Tuesday, June 13, 2017

Geoffrey Evans and James Tilley's "The New Politics of Class"

James Tilley is a professor of politics at the University of Oxford and a Fellow of Jesus College, Oxford. He applied the “Page 99 Test” to his new book (co-authored with Geoff Evans), The New Politics of Class: The Political Exclusion of the British Working Class, and reported the following:
Page 99 of the book is at the centre of a chapter which discusses media coverage of class politics in Britain from 1945 to today. This chapter shows that media discussion of class, and especially the working class, has largely disappeared. That “until the 1970s newspapers talked more about the working class than other classes. After the 1980s newspapers talked more about other classes than they did the working class”. This represents one strand of the argument we make in the book which concerns how changes to parties, and the media coverage of parties, have affected British politics. Before page 99, we show that class divisions within society in terms of economic inequalities and political beliefs are very static over the last 60 years: divisions between voters did not change.
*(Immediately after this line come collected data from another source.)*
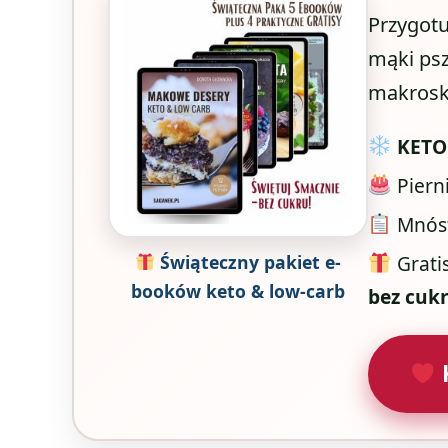
Przygotu
mąki psz
makroskł
KETO 
Pierni
Mnóst
Świąteczny pakiet e-
Grati
booków keto & low-carb
bez cukr
K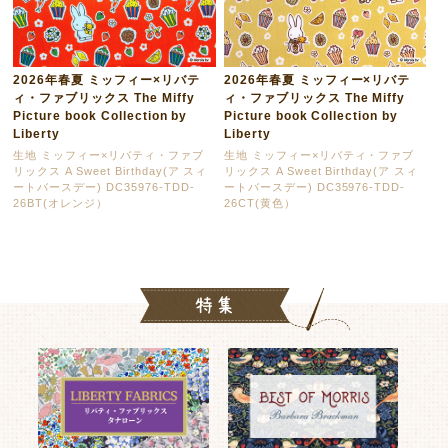
2026年春夏 ミッフィー×リバテ
2026年春夏 ミッフィー×リバテ
ィ・ファブリックス The Miffy
ィ・ファブリックス The Miffy
Picture book Collection by
Picture book Collection by
Liberty
Liberty
生地 ミッフィー×リバティ・ファブ
生地 ミッフィー×リバティ・ファブ
リックス A Sweet Birthday(ア スィ
リックス A Sweet Birthday(ア スィ
ートバースデー) DC35976-TDD-
ートバースデー) DC35976-TDD-
26BT(オレンジ）
26CT(黄色）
By page 99 we are discussing the second part of our argument that parties, and the media’s coverage of class politics, did change, and this was rapid, and unprecedented, change during the 1990s. A crucial part of this is that “the nature of newspaper discussion about class changed”, but more central is the subsequent chapter which shows how parties became more similar in terms of policy, rhetoric and personnel. In particular, New Labour adopted policies that were aimed at middle class voters, began to speak not to ‘workers’ but ‘families’ and started to draw its politicians almost exclusively from the professional middle class.
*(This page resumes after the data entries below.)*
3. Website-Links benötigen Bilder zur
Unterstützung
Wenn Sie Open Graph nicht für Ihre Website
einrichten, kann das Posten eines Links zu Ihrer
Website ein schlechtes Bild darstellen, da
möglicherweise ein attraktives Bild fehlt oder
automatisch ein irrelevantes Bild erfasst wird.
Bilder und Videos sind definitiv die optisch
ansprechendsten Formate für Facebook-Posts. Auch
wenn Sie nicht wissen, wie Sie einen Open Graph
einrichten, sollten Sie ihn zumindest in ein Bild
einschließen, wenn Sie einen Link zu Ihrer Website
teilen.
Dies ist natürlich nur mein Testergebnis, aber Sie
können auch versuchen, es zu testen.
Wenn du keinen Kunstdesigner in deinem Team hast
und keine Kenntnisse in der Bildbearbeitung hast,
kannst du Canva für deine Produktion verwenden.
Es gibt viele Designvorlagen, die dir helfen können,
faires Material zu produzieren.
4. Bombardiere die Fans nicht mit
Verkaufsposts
The book goes on to show that these political changes have had two hugely important consequences for British politics. First, they have affected who votes for different parties. While over 60 per cent of the working class voted Labour in the 1960s, in 2015 Labour actually did better among middle class professional voters than among manual working class voters. Second, while some of those working class voters decamped to UKIP in the 2000s, many turned their backs on democracy altogether. Up until the 1992 election, differences in turnout among social classes were fairly small, a few percentage points at most. But in 2015 over half of people with low levels of education in working class jobs did not vote. This potentially leads to a spiral of exclusion: parties do not represent certain types of people, those people do not vote and parties become even less likely to represent those non-voting groups. Thus while class appears to have featured slightly more heavily in the current election campaign than for some years, it seems unlikely that the changes we document will be reversed.